Filter the data for "Varzim" and copy matching lines.

BEGIN Exercise input

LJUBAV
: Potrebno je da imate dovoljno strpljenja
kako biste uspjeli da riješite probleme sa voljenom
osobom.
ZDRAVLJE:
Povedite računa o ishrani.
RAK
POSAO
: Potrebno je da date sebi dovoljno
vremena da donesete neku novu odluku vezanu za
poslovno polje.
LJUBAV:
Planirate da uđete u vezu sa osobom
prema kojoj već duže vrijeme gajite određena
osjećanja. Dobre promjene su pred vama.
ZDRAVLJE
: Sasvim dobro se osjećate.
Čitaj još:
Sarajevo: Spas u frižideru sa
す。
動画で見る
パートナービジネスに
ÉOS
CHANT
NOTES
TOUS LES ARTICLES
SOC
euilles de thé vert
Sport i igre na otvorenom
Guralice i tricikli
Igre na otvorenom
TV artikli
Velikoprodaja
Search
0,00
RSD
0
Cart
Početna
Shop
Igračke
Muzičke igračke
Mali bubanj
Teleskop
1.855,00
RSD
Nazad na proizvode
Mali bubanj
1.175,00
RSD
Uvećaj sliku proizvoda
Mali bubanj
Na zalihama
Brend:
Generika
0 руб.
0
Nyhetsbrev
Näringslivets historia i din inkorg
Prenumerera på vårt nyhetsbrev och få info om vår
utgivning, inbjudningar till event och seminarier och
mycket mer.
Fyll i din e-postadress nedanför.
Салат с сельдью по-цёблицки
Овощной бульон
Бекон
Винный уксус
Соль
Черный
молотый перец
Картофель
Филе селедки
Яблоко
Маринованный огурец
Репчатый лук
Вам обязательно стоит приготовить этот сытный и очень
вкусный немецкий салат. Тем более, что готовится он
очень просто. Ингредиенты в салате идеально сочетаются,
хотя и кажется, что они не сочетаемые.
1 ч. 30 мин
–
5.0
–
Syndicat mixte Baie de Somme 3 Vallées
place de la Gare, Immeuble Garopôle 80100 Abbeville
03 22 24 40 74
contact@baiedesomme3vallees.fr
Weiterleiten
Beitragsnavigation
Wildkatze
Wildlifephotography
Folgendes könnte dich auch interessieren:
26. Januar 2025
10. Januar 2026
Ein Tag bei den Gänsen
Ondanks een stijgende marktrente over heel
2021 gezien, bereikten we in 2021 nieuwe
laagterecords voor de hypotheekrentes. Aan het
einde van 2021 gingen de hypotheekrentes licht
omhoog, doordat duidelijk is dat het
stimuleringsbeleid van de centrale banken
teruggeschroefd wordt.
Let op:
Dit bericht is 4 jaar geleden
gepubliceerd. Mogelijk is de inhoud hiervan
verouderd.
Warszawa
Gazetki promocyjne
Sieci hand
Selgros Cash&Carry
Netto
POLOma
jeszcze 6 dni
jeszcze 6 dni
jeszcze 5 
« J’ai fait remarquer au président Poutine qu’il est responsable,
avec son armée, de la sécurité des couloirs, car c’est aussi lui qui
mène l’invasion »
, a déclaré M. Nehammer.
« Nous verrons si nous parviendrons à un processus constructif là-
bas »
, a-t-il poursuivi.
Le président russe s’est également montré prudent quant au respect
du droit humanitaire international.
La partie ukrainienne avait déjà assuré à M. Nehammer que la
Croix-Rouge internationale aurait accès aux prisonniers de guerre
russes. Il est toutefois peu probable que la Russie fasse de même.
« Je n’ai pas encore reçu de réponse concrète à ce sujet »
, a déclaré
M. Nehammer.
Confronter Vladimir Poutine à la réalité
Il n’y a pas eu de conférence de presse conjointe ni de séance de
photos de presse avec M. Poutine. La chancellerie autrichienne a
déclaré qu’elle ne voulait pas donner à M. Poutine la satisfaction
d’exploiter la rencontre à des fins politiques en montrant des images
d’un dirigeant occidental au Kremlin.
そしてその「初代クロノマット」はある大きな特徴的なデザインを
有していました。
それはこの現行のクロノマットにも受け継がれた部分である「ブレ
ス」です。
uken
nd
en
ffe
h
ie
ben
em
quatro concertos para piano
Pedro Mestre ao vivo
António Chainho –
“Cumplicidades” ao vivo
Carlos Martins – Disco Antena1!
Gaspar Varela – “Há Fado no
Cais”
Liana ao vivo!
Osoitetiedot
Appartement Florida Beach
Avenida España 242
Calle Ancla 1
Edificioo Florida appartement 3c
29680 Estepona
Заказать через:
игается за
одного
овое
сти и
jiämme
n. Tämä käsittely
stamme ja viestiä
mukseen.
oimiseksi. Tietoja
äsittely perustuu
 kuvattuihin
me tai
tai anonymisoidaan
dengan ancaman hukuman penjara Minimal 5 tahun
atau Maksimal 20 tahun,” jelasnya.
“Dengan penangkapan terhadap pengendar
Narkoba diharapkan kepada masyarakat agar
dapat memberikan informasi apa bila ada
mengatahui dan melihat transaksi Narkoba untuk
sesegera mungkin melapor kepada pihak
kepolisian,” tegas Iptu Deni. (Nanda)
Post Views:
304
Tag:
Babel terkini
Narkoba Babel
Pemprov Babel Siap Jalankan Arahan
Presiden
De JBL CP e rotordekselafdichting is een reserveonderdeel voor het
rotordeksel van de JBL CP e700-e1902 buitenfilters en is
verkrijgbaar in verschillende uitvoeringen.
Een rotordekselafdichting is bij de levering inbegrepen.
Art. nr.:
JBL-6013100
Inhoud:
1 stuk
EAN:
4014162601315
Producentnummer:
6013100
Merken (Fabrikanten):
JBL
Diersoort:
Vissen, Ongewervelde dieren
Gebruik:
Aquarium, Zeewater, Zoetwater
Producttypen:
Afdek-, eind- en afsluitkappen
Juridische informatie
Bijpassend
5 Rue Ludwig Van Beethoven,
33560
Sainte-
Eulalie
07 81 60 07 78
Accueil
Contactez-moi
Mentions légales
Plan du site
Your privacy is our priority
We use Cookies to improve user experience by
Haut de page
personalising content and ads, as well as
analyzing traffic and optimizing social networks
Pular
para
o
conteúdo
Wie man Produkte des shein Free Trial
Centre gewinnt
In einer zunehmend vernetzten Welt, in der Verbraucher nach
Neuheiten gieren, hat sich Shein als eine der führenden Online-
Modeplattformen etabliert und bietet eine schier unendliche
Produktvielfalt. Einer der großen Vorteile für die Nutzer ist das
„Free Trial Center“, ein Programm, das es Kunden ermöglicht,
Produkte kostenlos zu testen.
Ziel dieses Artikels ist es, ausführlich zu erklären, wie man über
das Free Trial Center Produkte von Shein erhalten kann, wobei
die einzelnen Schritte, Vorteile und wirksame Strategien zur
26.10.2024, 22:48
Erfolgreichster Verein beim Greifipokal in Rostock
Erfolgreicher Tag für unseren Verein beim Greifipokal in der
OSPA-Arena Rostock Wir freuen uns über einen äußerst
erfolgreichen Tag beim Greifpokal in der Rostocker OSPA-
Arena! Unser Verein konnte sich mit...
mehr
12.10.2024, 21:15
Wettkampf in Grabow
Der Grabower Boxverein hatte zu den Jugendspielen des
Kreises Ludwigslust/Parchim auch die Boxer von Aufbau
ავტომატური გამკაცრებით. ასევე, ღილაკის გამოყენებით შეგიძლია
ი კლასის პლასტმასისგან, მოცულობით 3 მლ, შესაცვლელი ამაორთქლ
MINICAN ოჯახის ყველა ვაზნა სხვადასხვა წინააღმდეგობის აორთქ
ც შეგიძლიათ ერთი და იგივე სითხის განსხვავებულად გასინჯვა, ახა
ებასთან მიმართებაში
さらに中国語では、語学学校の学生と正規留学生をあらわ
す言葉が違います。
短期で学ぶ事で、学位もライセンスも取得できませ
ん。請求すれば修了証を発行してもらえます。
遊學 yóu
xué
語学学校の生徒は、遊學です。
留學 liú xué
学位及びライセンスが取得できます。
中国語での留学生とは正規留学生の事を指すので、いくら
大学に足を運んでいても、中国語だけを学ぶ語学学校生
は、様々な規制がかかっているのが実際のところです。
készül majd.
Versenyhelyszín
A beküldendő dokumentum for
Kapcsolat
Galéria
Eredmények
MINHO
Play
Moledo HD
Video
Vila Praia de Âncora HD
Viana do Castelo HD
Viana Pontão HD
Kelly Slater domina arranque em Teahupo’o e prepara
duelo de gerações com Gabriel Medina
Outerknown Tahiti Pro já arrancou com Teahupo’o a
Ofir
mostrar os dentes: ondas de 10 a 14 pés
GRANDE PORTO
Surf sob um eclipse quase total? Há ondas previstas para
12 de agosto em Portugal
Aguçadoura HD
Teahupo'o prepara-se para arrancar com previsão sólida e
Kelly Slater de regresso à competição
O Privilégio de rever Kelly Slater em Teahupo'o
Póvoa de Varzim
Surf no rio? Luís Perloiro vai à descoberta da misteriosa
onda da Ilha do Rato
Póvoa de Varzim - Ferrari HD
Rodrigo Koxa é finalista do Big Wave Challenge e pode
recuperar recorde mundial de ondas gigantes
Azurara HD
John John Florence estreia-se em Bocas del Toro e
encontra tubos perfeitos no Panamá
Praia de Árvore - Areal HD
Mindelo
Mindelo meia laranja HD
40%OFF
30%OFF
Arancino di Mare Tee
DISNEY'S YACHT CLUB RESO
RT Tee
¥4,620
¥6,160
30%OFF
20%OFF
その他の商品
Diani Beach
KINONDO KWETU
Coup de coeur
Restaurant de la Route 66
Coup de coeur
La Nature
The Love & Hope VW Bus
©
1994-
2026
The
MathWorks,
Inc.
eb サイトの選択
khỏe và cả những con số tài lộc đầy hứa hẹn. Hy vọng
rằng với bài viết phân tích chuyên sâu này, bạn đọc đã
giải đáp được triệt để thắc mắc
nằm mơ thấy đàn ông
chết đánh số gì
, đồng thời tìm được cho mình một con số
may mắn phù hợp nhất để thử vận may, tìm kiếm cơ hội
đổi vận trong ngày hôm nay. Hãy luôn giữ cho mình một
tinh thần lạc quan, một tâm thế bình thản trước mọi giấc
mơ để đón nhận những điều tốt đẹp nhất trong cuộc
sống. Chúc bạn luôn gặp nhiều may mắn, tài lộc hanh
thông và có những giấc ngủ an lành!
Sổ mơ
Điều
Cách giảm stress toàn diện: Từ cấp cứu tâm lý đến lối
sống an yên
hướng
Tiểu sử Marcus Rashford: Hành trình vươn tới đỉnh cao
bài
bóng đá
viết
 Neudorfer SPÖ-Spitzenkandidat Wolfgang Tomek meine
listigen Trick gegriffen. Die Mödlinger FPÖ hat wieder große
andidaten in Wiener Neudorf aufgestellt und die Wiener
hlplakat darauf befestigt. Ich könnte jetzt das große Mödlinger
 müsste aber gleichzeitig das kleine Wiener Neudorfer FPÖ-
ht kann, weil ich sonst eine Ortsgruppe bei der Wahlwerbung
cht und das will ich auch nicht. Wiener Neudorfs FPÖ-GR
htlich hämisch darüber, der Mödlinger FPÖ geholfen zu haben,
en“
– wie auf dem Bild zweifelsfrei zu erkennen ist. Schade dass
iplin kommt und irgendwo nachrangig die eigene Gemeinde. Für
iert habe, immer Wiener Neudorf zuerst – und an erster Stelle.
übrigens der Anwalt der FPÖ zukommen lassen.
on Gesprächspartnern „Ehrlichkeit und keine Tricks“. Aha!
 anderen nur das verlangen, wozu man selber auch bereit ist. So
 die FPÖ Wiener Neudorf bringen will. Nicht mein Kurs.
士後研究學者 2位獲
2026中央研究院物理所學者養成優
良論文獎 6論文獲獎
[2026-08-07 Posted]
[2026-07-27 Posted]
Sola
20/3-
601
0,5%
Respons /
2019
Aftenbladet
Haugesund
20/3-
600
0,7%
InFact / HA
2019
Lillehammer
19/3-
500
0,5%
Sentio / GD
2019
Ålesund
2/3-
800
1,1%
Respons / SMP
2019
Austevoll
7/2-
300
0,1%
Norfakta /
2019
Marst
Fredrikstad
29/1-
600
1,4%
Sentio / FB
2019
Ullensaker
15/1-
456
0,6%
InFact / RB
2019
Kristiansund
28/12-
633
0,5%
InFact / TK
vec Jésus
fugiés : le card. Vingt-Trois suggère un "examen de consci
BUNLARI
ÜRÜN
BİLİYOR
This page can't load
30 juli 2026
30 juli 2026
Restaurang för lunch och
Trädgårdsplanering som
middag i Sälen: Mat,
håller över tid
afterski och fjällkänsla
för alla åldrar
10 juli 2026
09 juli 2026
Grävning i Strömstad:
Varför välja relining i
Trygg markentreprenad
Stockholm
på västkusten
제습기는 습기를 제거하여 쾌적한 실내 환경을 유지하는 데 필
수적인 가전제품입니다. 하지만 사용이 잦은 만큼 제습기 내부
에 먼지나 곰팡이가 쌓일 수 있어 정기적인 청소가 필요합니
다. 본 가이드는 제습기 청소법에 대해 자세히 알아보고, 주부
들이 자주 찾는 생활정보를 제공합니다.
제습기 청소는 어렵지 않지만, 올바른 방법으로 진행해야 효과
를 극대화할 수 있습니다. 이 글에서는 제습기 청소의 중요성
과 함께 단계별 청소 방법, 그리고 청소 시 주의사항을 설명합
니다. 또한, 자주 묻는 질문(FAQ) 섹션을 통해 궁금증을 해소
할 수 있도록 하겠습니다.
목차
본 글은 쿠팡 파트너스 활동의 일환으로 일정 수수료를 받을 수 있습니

END Exercise input

== Response to the task ==
Póvoa de Varzim
Póvoa de Varzim - Ferrari HD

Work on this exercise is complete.